The traditional method used by law enforcement agencies to measure the scenes of traffic accidents is the coordinate method, which involves establishing a base line and measuring perpendicular-offset distances to points of interest. The measurements are usually taken with a 100-foot tape, or a distance-measuring wheel. In many cases, use of the coordinate method requires that traffic lanes be closed for an hour or more in order to allow the investigating officers to make the measurements needed to adequately document the accident scene. The lane closures often increase traffic delay and the risk of secondary collisions. Diagrams of the accident scenes are prepared manually from the measurements.

In recent years, some law enforcement agencies have started using total station surveying equipment to document traffic accident scenes.
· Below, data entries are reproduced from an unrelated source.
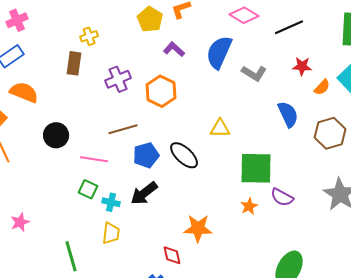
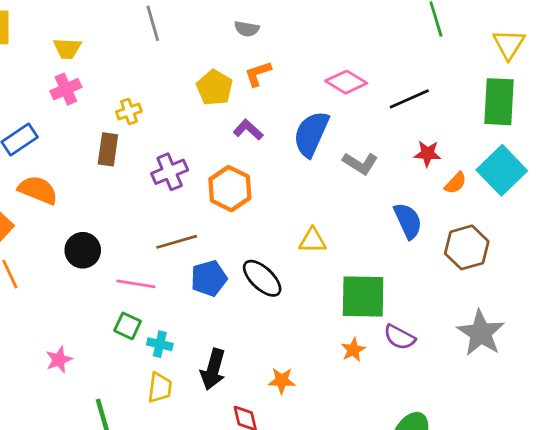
pink cross: (17, 20) -> (66, 89), moved
black arrow: (144, 193) -> (213, 369), moved, turned -36
pink star: (20, 222) -> (59, 360), moved
orange star: (198, 228) -> (282, 381), size x0.7

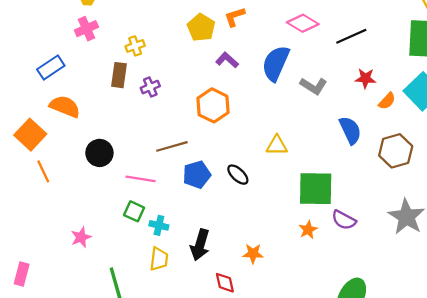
purple cross: (170, 172) -> (150, 87), moved, size x0.7
black ellipse: (262, 278) -> (238, 175), size x0.7

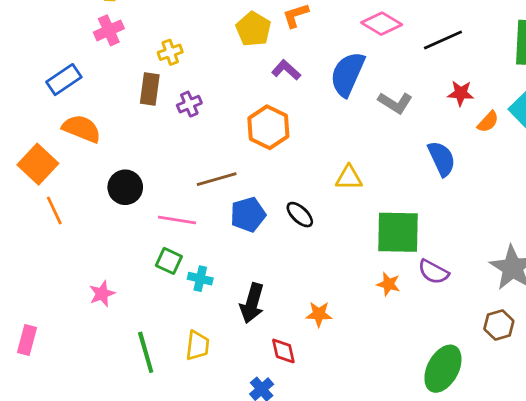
brown hexagon: (396, 151) -> (499, 325), moved, size x0.7
orange star: (308, 230) -> (388, 284), turned -30
yellow trapezoid: (159, 259) -> (197, 345), moved

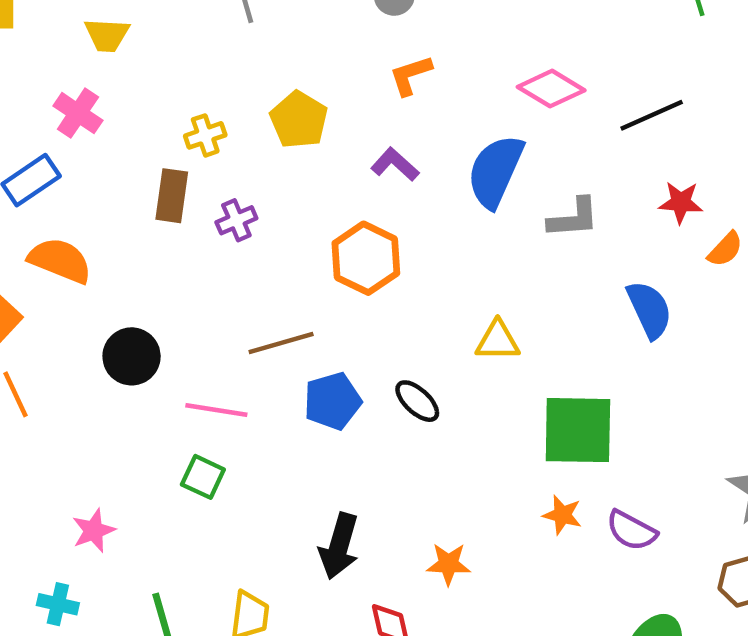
yellow pentagon: (253, 29) -> (299, 120), moved
pink cross: (109, 30) -> (78, 113), moved, turned -32
gray L-shape: (395, 103) -> (574, 218), turned -36
purple semicircle: (433, 272) -> (632, 531), moved
cyan cross: (200, 279) -> (58, 604), moved

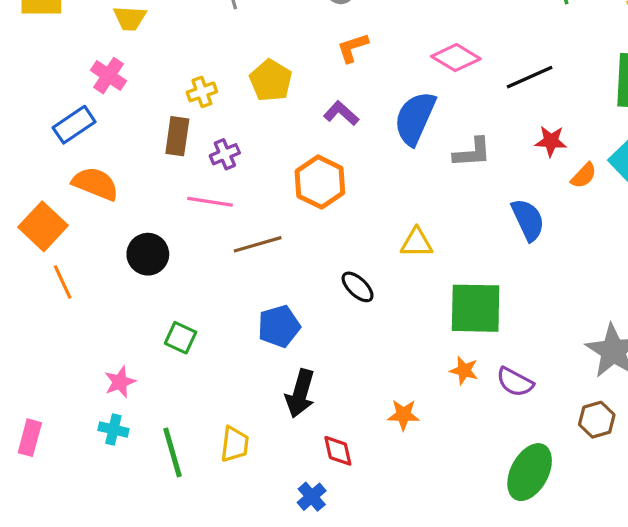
blue pentagon: (332, 401) -> (279, 326), moved
pink line: (216, 410) -> (210, 202), moved
green square: (203, 477) -> (181, 338), moved
orange star: (448, 564) -> (403, 415), moved
cyan cross: (58, 604) -> (113, 429), moved

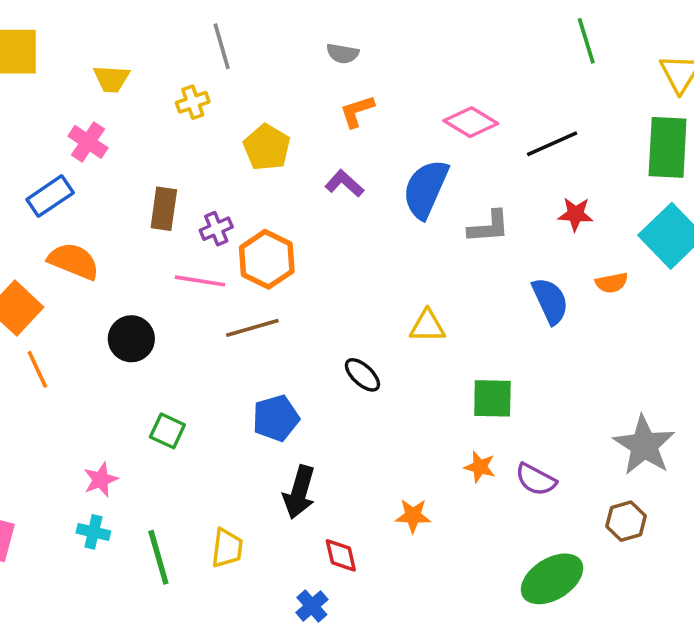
yellow cross: (202, 92) -> (193, 102), moved
orange semicircle: (584, 176) -> (612, 283), moved, turned 36
orange hexagon: (320, 182) -> (267, 259), moved
green square: (476, 308) -> (492, 398), size x0.7
green ellipse: (530, 472) -> (552, 579), turned 30

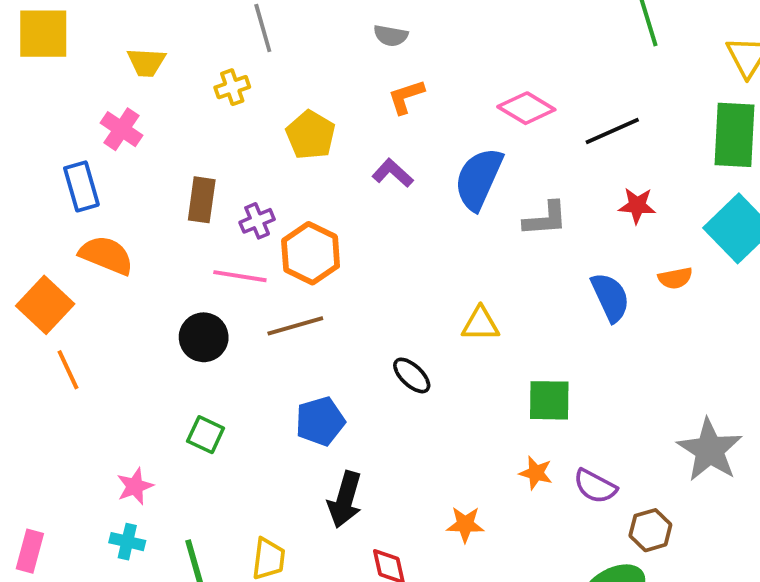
blue rectangle: (50, 196) -> (81, 186), turned -72
black circle: (131, 339) -> (204, 337), moved
brown hexagon: (626, 521) -> (650, 530), moved

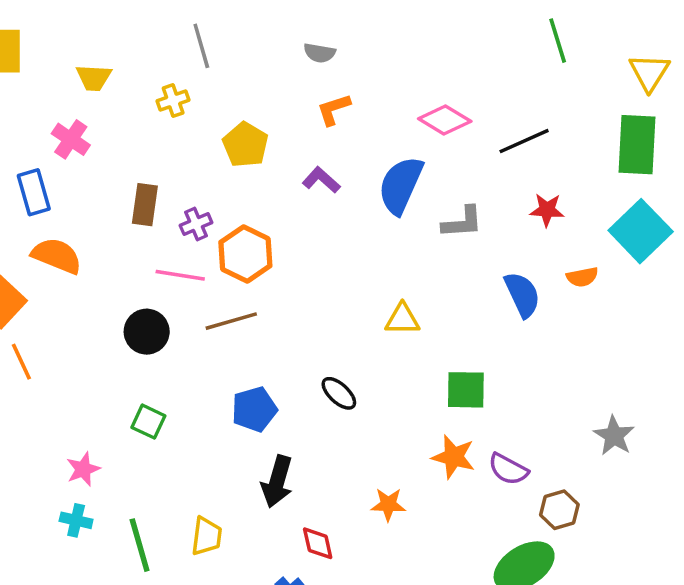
black ellipse: (412, 375) -> (339, 393), moved
gray star: (710, 450) -> (614, 436), size x0.7
orange star: (536, 473) -> (454, 457), size x1.4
This system features an electronic theodolite equipped with an internal electronic distance-measuring device and a builtin microprocessor, which make it possible to automatically measure and record distances and angles to a reflector placed at the points of interest at the accident scene. The survey data are recorded in an electronic file, which is processed in the office to generate an accurate, scale diagram of the accident scene. Experience with the total station surveying system indicates that about twice as many measurements can be taken in half the time required with the conventional coordinate method. Also, it reduces the number and duration of lane closures required to measure the accident scene, which in turn reduces the delay to traffic, the potential of secondary accidents, and the risk to the investigating officers.